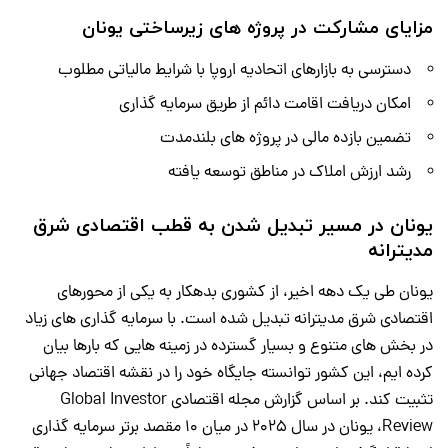
مزایای مشارکت در پروژه های زیرساختی یونان
دسترسی به بازارهای اتحادیه اروپا با شرایط مالیاتی مطلوب
امکان دریافت اقامت دائم از طریق سرمایه گذاری
تضمین بازده مالی در پروژه های بلندمدت
رشد ارزش املاک در مناطق توسعه یافته
یونان در مسیر تبدیل شدن به قطب اقتصادی شرق
مدیترانه
یونان طی یک دهه اخیر، از کشوری بدهکار به یکی از محورهای
اقتصادی شرق مدیترانه تبدیل شده است. با سرمایه گذاری های زیاد
در بخش های متنوع و بسیار گسترده در زمینه هایی که بارها بیان
کرده ایم، این کشور توانسته جایگاه خود را در نقشه اقتصاد جهانی
تثبیت کند. بر اساس گزارش مجله اقتصادی Global Investor
Review، یونان در سال ۲۰۲۵ در میان ۱۰ مقصد برتر سرمایه گذاری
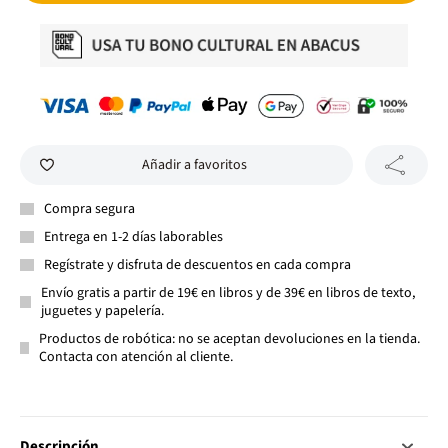
Añadir a favoritos
Compra segura
Entrega en 1-2 días laborables
Regístrate y disfruta de descuentos en cada compra
Envío gratis a partir de 19€ en libros y de 39€ en libros de texto,
juguetes y papelería.
Productos de robótica: no se aceptan devoluciones en la tienda.
Contacta con atención al cliente.
Descripción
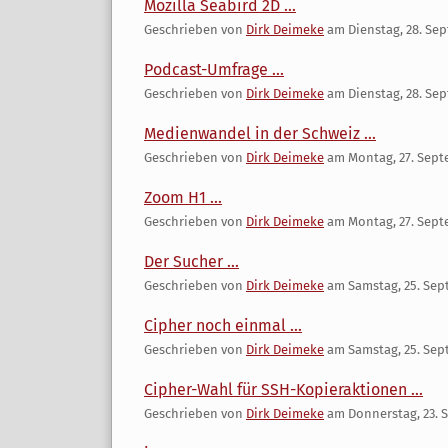
Mozilla Seabird 2D ...
Geschrieben von
Dirk Deimeke
am
Dienstag, 28. Se
Podcast-Umfrage ...
Geschrieben von
Dirk Deimeke
am
Dienstag, 28. Se
Medienwandel in der Schweiz ...
Geschrieben von
Dirk Deimeke
am
Montag, 27. Sep
Zoom H1 ...
Geschrieben von
Dirk Deimeke
am
Montag, 27. Sep
Der Sucher ...
Geschrieben von
Dirk Deimeke
am
Samstag, 25. Se
Cipher noch einmal ...
Geschrieben von
Dirk Deimeke
am
Samstag, 25. Se
Cipher-Wahl für SSH-Kopieraktionen ...
Geschrieben von
Dirk Deimeke
am
Donnerstag, 23. 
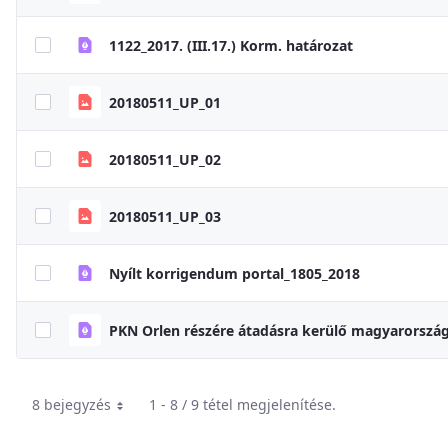
1122_2017. (III.17.) Korm. határozat
20180511_UP_01
20180511_UP_02
20180511_UP_03
Nyílt korrigendum portal_1805_2018
8 bejegyzés
1 - 8 / 9 tétel megjelenítése.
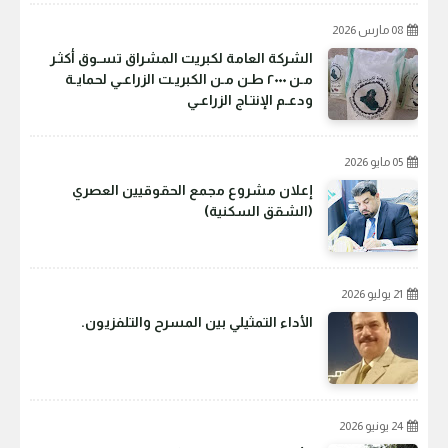
08 مارس 2026
الشركة العامة لكبريت المشراق تسـوق أكثـر
مـن ٢٠٠٠ طـن مـن الكبريـت الزراعـي لحمايـة
ودعـم الإنتـاج الزراعـي
05 مايو 2026
إعلان مشروع مجمع الحقوقيين العصري
(الشقق السكنية)
21 يوليو 2026
الأداء التمثيلي بين المسرح والتلفزيون.
24 يونيو 2026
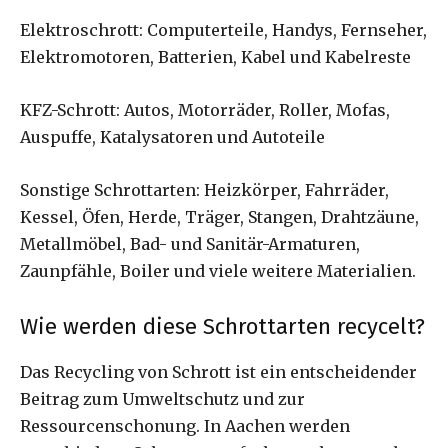
Elektroschrott: Computerteile, Handys, Fernseher,
Elektromotoren, Batterien, Kabel und Kabelreste
KFZ-Schrott: Autos, Motorräder, Roller, Mofas,
Auspuffe, Katalysatoren und Autoteile
Sonstige Schrottarten: Heizkörper, Fahrräder,
Kessel, Öfen, Herde, Träger, Stangen, Drahtzäune,
Metallmöbel, Bad- und Sanitär-Armaturen,
Zaunpfähle, Boiler und viele weitere Materialien.
Wie werden diese Schrottarten recycelt?
Das Recycling von Schrott ist ein entscheidender
Beitrag zum Umweltschutz und zur
Ressourcenschonung. In Aachen werden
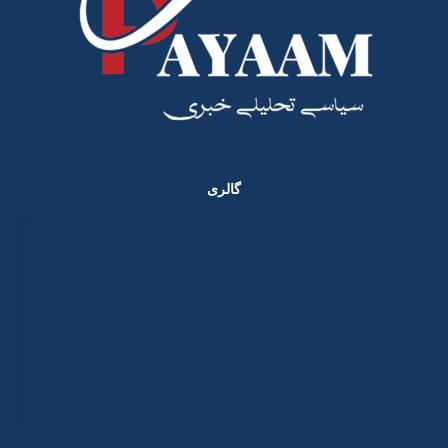
گالری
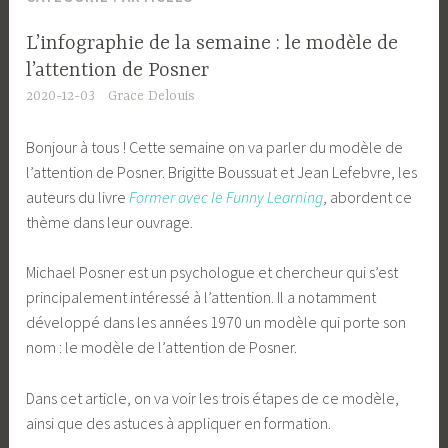
L’infographie de la semaine : le modèle de
l’attention de Posner
2020-12-03
Grace Delouis
Bonjour à tous ! Cette semaine on va parler du modèle de
l’attention de Posner. Brigitte Boussuat et Jean Lefebvre, les
auteurs du livre
Former avec le Funny Learning
, abordent ce
thème dans leur ouvrage.
Michael Posner est un psychologue et chercheur qui s’est
principalement intéressé à l’attention. Il a notamment
développé dans les années 1970 un modèle qui porte son
nom : le modèle de l’attention de Posner.
Dans cet article, on va voir les trois étapes de ce modèle,
ainsi que des astuces à appliquer en formation.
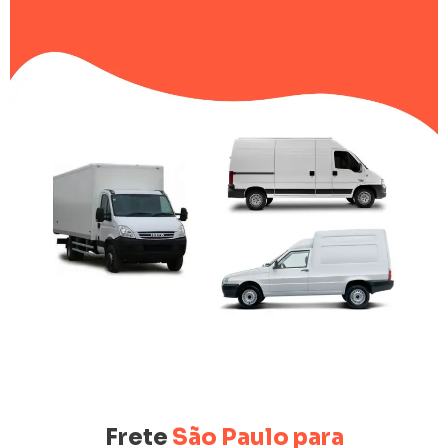
Frete
São Paulo para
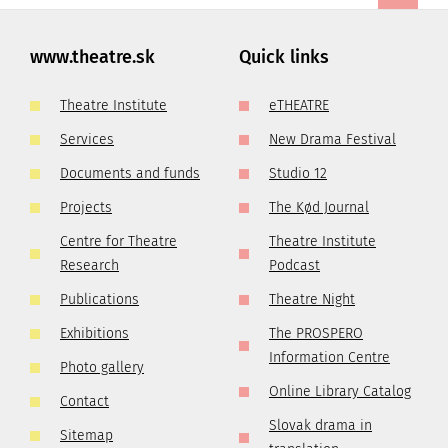
www.theatre.sk
Quick links
Theatre Institute
eTHEATRE
Services
New Drama Festival
Documents and funds
Studio 12
Projects
The Kød Journal
Centre for Theatre
Theatre Institute
Research
Podcast
Publications
Theatre Night
Exhibitions
The PROSPERO
Information Centre
Photo gallery
Online Library Catalog
Contact
Slovak drama in
Sitemap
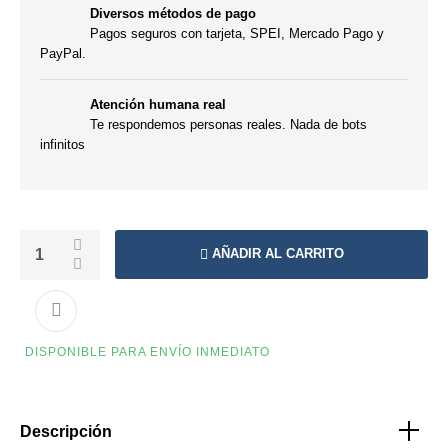
Diversos métodos de pago
Pagos seguros con tarjeta, SPEI, Mercado Pago y
PayPal.
Atención humana real
Te respondemos personas reales. Nada de bots
infinitos
AÑADIR AL CARRITO
DISPONIBLE PARA ENVÍO INMEDIATO
Descripción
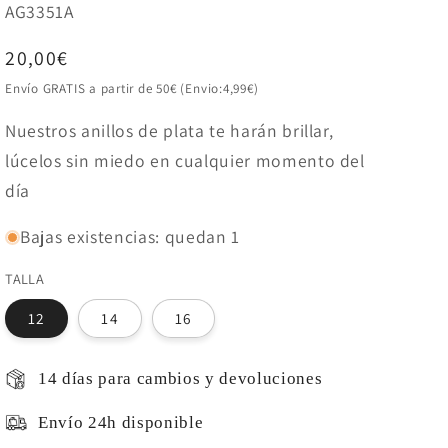
SKU:
AG3351A
Precio
20,00€
habitual
Envío GRATIS a partir de 50€ (Envio:4,99€)
Nuestros anillos de plata te harán brillar,
lúcelos sin miedo en cualquier momento del
día
Bajas existencias: quedan 1
TALLA
12
14
16
14 días para cambios y devoluciones
Envío 24h disponible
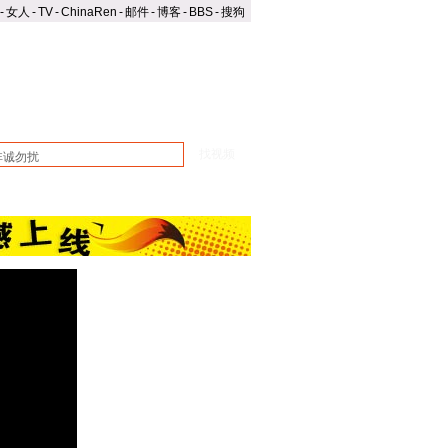
-
女人
-
TV
-
ChinaRen
-
邮件
-
博客
-
BBS
-
搜狗
影视
MTV
排行榜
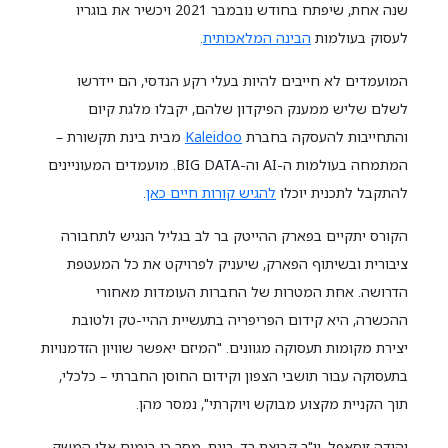
שנה אחת, שיפתח בחודש נובמבר 2021 ויכשיר את בוגריו
לעסוק בעולמות
הבינה המלאכותית
.
המועמדים לא חייבים להיות בעלי רקע הנדסי, הם יידרשו
לשלם שליש ממענק הפיקדון שלהם, יקבלו מלגת קיום
והתחייבות להעסקה בחברת
Kaleidoo
מבית בינת תקשורת –
המתמחה בעולמות ה-AI וה-BIG DATA. מועמדים המעוניינים
להתקבל לתכנית יוכלו
להגיש קורות חיים כאן
.
הקורס יתקיים בפארק ההייטק בר לב בגליל הנגיש לתחבורה
ציבורית ובשיתוף הפארק, שיעניק לפרויקט את כל המעטפת
הדרושה. אחת המטרות של החברות העומדות מאחורי
ההכשרה, היא קידום הפריפריה בתעשיית ההיי-טק ולטובת
יצירת מקומות תעסוקה מגוונים. "המיזם יאפשר שוויון הזדמנויות
בתעסוקה עבור תושבי הצפון וקידום החוסן החברתי – כלכלי,
תוך הקניית מקצוע מבוקש ויוקרתי", נמסר מהן.
יהודה זיסאפל, יו"ר קבוצת רד-בינת, מסר כי בימים אלו המשק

◇ ◇ ◇ ◇

* [Work required]
What lines in the entries above include the string "Cipher"? Return each one.

* [Reply]
Cipher noch einmal ...
Cipher-Wahl für SSH-Kopieraktionen ...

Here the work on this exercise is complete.